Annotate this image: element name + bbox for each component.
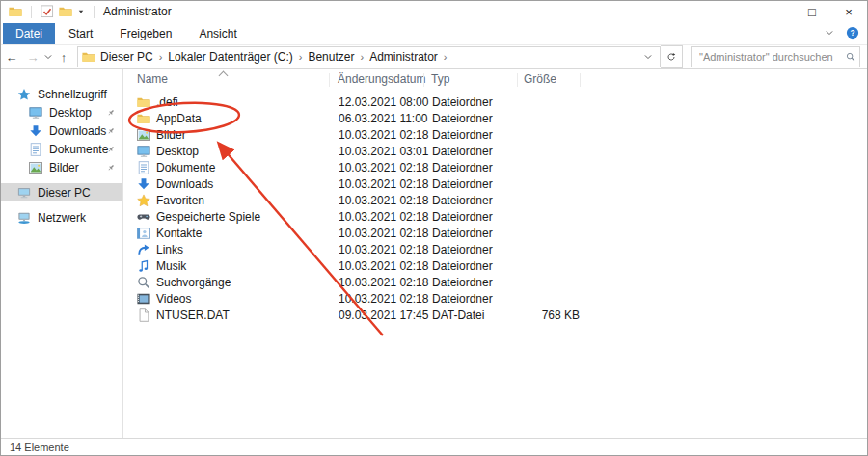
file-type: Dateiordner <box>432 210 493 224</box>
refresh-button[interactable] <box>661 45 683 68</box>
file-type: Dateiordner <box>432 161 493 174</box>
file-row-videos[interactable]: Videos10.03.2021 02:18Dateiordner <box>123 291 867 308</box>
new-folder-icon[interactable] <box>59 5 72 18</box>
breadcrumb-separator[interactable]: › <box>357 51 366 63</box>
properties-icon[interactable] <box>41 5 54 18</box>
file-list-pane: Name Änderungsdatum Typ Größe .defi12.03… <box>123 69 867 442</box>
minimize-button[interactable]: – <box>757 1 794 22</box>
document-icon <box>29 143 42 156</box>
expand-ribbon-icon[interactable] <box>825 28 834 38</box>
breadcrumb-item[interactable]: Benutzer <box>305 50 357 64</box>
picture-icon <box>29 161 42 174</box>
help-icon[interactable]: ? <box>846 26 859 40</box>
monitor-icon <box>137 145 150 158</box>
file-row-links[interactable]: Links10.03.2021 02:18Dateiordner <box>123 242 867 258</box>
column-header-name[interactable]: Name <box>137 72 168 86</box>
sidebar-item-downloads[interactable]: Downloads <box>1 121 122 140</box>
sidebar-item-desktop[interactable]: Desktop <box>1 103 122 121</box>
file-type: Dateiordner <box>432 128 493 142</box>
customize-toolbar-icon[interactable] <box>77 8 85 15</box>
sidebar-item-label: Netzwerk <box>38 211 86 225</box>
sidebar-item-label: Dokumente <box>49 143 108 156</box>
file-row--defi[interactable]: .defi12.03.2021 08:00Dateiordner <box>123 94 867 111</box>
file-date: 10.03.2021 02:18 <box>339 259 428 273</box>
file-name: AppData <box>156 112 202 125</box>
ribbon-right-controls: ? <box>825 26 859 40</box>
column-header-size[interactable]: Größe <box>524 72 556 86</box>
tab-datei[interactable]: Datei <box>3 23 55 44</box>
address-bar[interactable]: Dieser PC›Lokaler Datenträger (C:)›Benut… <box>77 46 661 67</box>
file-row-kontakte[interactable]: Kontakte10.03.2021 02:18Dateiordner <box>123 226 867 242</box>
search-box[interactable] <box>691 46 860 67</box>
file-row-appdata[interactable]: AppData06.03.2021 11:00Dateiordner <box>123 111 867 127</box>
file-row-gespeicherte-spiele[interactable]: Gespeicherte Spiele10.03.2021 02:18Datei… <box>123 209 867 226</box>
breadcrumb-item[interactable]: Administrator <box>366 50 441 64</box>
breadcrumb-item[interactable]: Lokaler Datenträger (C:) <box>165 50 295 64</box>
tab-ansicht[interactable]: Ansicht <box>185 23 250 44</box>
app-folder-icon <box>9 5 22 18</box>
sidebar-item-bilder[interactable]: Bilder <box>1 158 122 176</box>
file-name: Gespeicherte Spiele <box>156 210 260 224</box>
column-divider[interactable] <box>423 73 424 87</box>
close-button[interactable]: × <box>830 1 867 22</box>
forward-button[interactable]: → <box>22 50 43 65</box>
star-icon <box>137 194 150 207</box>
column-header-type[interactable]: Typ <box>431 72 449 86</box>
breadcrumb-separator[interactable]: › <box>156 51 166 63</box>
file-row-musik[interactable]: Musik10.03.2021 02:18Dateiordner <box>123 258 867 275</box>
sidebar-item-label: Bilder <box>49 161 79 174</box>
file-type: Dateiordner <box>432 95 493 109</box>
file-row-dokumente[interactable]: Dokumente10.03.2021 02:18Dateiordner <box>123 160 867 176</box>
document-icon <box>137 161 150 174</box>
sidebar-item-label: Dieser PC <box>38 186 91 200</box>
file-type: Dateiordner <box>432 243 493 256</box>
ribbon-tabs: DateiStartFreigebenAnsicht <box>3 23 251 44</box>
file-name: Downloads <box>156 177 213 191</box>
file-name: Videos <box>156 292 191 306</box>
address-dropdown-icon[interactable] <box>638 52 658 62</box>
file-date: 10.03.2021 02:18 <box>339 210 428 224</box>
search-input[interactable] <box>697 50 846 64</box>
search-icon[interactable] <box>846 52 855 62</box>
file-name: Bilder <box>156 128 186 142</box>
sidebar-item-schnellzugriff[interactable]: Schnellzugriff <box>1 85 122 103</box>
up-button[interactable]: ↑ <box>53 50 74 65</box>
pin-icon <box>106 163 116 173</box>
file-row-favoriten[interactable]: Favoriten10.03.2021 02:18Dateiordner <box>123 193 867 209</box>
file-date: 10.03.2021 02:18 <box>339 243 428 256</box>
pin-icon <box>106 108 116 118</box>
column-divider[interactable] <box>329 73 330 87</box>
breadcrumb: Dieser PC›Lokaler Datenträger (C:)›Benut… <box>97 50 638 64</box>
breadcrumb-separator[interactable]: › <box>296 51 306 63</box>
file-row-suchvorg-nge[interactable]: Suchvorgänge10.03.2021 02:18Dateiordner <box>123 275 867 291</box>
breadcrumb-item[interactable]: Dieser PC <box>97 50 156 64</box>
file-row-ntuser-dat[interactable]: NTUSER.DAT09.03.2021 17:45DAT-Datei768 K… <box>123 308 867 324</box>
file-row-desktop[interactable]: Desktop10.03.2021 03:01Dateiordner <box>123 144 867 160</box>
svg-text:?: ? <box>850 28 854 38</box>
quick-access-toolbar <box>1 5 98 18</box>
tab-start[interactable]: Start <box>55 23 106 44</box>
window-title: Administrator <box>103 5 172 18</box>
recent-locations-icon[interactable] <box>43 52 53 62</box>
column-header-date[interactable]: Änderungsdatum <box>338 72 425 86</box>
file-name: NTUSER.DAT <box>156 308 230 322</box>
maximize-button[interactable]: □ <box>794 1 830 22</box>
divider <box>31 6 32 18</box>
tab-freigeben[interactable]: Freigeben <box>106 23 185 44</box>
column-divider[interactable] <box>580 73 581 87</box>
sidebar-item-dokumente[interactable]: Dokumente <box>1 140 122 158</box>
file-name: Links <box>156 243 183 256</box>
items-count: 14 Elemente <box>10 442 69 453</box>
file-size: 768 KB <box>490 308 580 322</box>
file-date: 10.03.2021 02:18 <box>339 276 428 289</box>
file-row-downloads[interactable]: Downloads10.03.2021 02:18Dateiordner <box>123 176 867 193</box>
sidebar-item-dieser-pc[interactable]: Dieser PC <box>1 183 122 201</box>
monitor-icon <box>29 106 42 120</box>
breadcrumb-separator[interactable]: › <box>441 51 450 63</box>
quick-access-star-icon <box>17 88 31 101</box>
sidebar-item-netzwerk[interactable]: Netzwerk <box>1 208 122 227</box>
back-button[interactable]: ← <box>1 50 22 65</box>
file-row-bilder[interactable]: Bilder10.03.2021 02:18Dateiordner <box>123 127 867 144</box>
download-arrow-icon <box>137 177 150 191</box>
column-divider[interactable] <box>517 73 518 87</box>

****************

▸ **Required action**: Filter on the word "desktop": copy each matching line from the entries above.

▸ **Answer box**:
sidebar-item-desktop[interactable]: Desktop <box>1 103 122 121</box>
file-row-desktop[interactable]: Desktop10.03.2021 03:01Dateiordner <box>123 144 867 160</box>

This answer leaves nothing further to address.